For many students hoping to study abroad, even successfully navigating the intricate maze of counsellors, statements of purpose and student visas do not guarantee admission to a foreign university. And when it does, a change in the host country’s education policy—often citing global security concerns or a surge in international applications—can take it all away in an instant.
A gnawing fear looms that it could all be undone—that one might be forced to leave before even getting the chance to graduate.
Education is a right, but that right seems to be slipping farther and farther away amid the tangle of shifting policies and administrative hurdles.
In Outlook Magazine’s 21 July 2025, issue, ‘Degrees of Separation’, we explore the aspects of education that go beyond grades.
In ‘The Othering of Learning', Pankaj Butalia explains the essence of university culture, campus life and its interaction with politics. He writes, “People associate the university with freedom—with a liberation of the mind and the spirit—with learning, with ideas, and with knowledge. We also acknowledge that the mind needs space to grow, that it needs to fight boundaries, and that it needs to be fearless in this endeavour.”
In ‘Thought Police’, Apeksha Priyadarshini writes about the arrest of Ashoka Professor, Ali Khan Mahmudabad.
“While there can be many avenues to contend his point of view, a more fundamental question lies hidden in this line of thinking—what distinguishes education from literacy? What is the purpose of “critical thinking”—taught enthusiastically in classrooms, condemned and punished when applied to the larger society?”
Pragya Singh in 'Fear and Loathing in the Ivy League' chronicles stories of 10 Indian students, professors and parents studying in the United States and the United Kingdom.
“Ranjini Srinivasan is one such student. Branded “pro-Hamas” in the media, she was forced to leave the United States months before completing her PhD at Columbia. Officially, she “self-deported.” In reality, authorities swooped in and gave her no choice but to leave. Columbia quietly removed her from its rolls. India, too, remained mostly silent as students like her were forced out.
Indian students, vocational students and exchange visitors applying to the United States must now make their social media profiles “public” to establish their identity and “admissibility” under United States law, according to the United States Embassy. Moreover, the “effective immediately” policy also does not “guarantee” that Indian students without an existing appointment will get a visa interview slot “this summer.”
In ‘The Great American Campus Dilemma?’ Satish Padmanabhan engaged with Saikat Majumdar, Ashoka University professor and former faculty at Stanford University.
“Plurality and diversity, in the intellectual, social, and political sense, have been synonymous to innovative, interdisciplinary education at both the undergraduate and graduate levels. The attack on DEI [Diversity, Equity, Inclusion] is an attack on the core principles of this education. And, obviously, such attacks are particularly harmful for international students; even more so for those who are not white,” Majumdar said when asked what the biggest challenges to college education are today.

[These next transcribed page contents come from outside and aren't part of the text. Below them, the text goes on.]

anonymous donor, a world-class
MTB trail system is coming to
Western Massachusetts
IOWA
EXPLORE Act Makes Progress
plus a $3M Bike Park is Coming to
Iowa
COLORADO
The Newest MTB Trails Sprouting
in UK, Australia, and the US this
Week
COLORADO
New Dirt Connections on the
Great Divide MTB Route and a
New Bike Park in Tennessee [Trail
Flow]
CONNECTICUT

Avantika Mehta writes in ‘Exit Option’ about students planning to go abroad to study from tier-two and tier-three Indian cities.
“A decade ago, there were only a handful of small offices in Meerut that handled test preparation or niche counselling. Now, dozens of firms offer end-to-end services, with the larger pan-India firms opening branch offices in small towns and tier-two and tier-three cities.”
The issue also has Outlook-ICARE Rankings 2025 of India’s Best Colleges.
While Indian international students now form the world’s second-largest group abroad, after China, the focus on getting into a “good college,” navigating administrative hurdles and landing prestigious jobs appears to be taking priority over genuine learning.